Work request:
This exercise requires an exact output of the listing, images omitted.

Exercise data:
+ + +

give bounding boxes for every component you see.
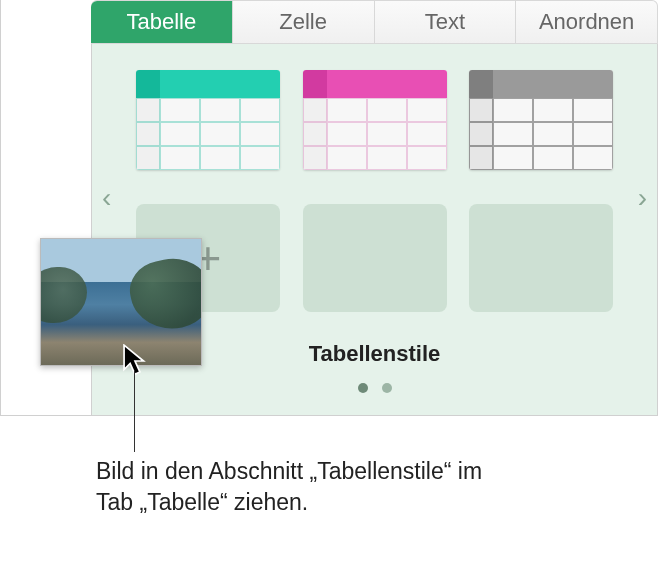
- table-style-gray[interactable]: [469, 70, 613, 170]
- table-styles-row: [136, 70, 613, 170]
- table-style-pink[interactable]: [303, 70, 447, 170]
- empty-style-slot-2[interactable]: [469, 204, 613, 312]
- styles-page-dot-1[interactable]: [358, 383, 368, 393]
- table-style-teal[interactable]: [136, 70, 280, 170]
- window-bottom-border: [0, 415, 92, 416]
- callout-leader-line: [134, 370, 135, 452]
- empty-style-slot-1[interactable]: [303, 204, 447, 312]
- dragged-image-thumbnail[interactable]: [40, 238, 202, 366]
- styles-next-button[interactable]: ›: [638, 182, 647, 214]
- format-tabbar: Tabelle Zelle Text Anordnen: [91, 0, 658, 44]
- callout-text: Bild in den Abschnitt „Tabellenstile“ im…: [96, 456, 516, 518]
- window-left-border: [0, 0, 1, 416]
- tab-tabelle[interactable]: Tabelle: [91, 1, 232, 43]
- styles-page-dot-2[interactable]: [382, 383, 392, 393]
- tab-text[interactable]: Text: [374, 1, 516, 43]
- table-style-slots: +: [136, 204, 613, 312]
- tab-zelle[interactable]: Zelle: [232, 1, 374, 43]
- tab-anordnen[interactable]: Anordnen: [515, 1, 657, 43]
- styles-pager: [92, 383, 657, 393]
- styles-prev-button[interactable]: ‹: [102, 182, 111, 214]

+ + +

Output of the task:
give bounding boxes for every component you see.
- table-style-gray[interactable]: [469, 70, 613, 170]
- table-styles-row: [136, 70, 613, 170]
- table-style-pink[interactable]: [303, 70, 447, 170]
- empty-style-slot-2[interactable]: [469, 204, 613, 312]
- styles-page-dot-1[interactable]: [358, 383, 368, 393]
- table-style-teal[interactable]: [136, 70, 280, 170]
- window-bottom-border: [0, 415, 92, 416]
- callout-leader-line: [134, 370, 135, 452]
- empty-style-slot-1[interactable]: [303, 204, 447, 312]
- dragged-image-thumbnail[interactable]: [40, 238, 202, 366]
- styles-next-button[interactable]: ›: [638, 182, 647, 214]
- format-tabbar: Tabelle Zelle Text Anordnen: [91, 0, 658, 44]
- callout-text: Bild in den Abschnitt „Tabellenstile“ im…: [96, 456, 516, 518]
- window-left-border: [0, 0, 1, 416]
- tab-tabelle[interactable]: Tabelle: [91, 1, 232, 43]
- styles-page-dot-2[interactable]: [382, 383, 392, 393]
- tab-text[interactable]: Text: [374, 1, 516, 43]
- table-style-slots: +: [136, 204, 613, 312]
- tab-zelle[interactable]: Zelle: [232, 1, 374, 43]
- tab-anordnen[interactable]: Anordnen: [515, 1, 657, 43]
- styles-pager: [92, 383, 657, 393]
- styles-prev-button[interactable]: ‹: [102, 182, 111, 214]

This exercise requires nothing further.